The lines from the top of the records below through the one containing "yang terstruktur dengan" are to be transcribed exactly, and nothing else is to be added.

Stored data:
* * * * *

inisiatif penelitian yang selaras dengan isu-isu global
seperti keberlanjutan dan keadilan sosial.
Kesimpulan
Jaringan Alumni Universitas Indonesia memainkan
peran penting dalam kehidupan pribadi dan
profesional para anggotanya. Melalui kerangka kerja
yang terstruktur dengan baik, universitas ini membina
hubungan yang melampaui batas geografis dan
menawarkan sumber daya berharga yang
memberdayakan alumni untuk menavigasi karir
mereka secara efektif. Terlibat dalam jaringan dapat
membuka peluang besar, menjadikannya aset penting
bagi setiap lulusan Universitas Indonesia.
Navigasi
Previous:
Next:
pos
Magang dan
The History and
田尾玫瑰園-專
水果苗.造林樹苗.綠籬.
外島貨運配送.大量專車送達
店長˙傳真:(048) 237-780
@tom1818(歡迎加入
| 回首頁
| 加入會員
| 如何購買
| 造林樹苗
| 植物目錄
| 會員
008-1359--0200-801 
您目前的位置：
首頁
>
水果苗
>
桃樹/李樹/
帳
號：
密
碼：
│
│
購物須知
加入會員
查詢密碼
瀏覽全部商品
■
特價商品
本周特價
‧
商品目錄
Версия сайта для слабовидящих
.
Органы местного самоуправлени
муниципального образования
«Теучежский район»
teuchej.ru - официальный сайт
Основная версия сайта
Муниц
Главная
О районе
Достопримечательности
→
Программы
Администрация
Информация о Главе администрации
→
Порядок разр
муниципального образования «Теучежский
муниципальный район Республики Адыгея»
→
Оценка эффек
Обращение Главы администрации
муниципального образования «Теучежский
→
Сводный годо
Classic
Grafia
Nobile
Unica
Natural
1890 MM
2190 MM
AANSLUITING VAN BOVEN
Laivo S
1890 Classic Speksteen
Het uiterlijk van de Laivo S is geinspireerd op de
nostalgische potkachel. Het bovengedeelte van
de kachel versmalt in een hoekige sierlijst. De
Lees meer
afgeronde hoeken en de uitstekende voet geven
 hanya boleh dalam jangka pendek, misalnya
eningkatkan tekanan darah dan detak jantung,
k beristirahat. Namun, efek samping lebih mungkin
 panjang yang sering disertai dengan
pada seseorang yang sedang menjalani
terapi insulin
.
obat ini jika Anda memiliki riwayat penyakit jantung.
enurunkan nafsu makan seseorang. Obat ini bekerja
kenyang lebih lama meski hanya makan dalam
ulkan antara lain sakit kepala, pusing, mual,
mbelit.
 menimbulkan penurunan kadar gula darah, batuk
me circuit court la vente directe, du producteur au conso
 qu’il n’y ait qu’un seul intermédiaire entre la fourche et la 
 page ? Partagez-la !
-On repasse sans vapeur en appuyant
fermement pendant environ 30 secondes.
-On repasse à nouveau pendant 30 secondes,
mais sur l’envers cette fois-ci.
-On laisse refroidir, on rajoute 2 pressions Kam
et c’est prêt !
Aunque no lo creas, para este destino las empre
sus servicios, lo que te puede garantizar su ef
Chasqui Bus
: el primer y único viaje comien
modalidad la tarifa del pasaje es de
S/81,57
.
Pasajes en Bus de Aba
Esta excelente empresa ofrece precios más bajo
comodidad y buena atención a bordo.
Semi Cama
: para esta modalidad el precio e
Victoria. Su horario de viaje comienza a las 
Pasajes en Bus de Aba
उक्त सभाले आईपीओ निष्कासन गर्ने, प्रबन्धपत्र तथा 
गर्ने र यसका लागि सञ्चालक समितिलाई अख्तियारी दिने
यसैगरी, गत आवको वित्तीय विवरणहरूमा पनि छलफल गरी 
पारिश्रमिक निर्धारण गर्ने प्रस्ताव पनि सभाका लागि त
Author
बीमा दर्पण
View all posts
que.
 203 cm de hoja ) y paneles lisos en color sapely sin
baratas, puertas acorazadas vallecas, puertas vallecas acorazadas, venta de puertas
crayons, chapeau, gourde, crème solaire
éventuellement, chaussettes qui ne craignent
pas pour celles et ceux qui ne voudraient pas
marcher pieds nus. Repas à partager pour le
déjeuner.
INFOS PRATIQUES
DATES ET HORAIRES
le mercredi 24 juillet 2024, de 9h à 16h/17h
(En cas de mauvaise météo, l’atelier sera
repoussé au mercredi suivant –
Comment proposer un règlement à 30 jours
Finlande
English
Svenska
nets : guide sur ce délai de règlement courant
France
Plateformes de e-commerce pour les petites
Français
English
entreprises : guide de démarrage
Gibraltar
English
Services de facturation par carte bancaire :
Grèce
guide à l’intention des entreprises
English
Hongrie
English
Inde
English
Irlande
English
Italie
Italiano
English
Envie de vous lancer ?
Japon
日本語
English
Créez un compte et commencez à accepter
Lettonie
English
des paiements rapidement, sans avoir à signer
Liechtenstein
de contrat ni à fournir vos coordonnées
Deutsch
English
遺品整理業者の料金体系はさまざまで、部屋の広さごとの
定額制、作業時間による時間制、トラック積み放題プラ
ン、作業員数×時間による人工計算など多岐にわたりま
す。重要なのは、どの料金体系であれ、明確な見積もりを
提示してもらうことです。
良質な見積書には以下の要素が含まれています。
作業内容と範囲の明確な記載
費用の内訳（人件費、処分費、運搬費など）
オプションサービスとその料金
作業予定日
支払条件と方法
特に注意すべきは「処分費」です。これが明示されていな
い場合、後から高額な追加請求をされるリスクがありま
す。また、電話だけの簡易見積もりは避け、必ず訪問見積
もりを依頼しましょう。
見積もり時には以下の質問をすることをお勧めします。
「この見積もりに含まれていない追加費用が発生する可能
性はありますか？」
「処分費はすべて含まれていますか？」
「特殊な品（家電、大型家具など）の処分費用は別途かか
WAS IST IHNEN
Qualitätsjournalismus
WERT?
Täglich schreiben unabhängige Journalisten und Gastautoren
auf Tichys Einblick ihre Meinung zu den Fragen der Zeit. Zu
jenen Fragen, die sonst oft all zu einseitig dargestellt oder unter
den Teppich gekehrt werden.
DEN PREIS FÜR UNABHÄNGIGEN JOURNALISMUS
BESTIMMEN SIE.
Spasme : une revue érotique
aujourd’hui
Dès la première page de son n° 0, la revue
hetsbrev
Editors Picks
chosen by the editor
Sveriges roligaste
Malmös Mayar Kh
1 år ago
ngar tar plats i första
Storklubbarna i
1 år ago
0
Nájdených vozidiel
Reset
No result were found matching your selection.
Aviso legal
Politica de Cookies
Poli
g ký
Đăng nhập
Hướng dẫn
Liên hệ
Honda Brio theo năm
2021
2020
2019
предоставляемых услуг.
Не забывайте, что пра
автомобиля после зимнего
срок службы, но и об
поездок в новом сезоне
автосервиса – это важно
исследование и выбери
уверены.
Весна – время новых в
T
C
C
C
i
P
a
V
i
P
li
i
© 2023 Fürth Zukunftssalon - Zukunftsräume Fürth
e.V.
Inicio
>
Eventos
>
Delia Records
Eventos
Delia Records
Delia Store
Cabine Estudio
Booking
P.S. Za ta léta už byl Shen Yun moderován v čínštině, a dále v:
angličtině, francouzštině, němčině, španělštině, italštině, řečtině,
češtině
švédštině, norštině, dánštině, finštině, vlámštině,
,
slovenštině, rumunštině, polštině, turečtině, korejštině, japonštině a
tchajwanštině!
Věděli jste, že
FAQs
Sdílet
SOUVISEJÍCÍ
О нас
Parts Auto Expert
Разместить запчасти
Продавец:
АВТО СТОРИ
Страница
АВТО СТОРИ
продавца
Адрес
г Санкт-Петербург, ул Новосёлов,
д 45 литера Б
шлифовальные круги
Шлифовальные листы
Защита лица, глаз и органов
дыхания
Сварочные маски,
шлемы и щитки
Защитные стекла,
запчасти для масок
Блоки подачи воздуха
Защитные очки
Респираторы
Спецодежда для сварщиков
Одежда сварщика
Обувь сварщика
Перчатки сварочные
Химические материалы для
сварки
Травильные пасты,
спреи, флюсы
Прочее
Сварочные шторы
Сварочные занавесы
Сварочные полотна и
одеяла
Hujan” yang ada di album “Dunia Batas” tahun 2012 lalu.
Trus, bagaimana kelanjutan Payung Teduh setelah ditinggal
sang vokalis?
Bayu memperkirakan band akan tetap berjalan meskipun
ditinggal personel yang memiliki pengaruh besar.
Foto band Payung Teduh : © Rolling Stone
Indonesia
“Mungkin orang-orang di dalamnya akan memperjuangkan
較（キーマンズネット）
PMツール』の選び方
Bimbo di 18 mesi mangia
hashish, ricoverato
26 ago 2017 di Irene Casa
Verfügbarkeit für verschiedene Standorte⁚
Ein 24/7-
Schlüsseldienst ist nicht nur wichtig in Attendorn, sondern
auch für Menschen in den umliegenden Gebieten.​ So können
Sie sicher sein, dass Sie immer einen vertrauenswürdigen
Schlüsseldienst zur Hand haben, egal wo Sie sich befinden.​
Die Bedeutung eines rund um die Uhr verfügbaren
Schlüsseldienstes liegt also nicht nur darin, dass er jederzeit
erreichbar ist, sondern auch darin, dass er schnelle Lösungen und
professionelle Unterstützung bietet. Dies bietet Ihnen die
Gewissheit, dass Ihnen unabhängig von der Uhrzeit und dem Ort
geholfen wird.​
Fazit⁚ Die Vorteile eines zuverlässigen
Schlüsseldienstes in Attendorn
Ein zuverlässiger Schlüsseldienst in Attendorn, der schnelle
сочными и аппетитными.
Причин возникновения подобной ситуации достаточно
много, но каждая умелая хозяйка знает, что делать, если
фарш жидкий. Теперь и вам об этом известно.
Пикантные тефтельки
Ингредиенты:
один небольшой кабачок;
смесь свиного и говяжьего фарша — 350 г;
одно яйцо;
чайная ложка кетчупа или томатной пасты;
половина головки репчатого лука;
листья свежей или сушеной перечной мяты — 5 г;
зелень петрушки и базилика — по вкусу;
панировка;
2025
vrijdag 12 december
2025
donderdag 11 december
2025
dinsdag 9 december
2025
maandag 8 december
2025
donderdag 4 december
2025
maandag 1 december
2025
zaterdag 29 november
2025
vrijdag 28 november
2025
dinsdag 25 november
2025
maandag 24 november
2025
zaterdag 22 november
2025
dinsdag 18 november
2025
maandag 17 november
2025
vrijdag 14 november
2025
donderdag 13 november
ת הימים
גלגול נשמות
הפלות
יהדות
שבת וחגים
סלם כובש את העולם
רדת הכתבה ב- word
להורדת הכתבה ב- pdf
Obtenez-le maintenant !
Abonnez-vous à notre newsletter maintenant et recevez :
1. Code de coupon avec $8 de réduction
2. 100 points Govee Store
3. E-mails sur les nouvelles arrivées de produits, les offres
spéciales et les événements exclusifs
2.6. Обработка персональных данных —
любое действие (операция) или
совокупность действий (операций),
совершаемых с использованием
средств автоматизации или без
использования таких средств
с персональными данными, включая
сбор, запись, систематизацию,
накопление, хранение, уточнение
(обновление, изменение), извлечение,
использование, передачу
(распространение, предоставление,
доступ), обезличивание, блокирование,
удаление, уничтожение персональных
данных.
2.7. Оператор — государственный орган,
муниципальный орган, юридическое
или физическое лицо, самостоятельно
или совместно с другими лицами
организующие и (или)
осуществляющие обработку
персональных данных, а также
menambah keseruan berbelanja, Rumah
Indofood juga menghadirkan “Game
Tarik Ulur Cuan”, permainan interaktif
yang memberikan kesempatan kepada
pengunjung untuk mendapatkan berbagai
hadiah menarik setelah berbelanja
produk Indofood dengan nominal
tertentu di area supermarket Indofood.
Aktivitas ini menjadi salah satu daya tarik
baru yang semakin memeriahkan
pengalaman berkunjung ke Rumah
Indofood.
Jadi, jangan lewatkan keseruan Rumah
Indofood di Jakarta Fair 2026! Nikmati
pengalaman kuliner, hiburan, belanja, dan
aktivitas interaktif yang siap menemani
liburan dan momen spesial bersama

* * * * *

Answer to this exercise:
inisiatif penelitian yang selaras dengan isu-isu global
seperti keberlanjutan dan keadilan sosial.
Kesimpulan
Jaringan Alumni Universitas Indonesia memainkan
peran penting dalam kehidupan pribadi dan
profesional para anggotanya. Melalui kerangka kerja
yang terstruktur dengan baik, universitas ini membina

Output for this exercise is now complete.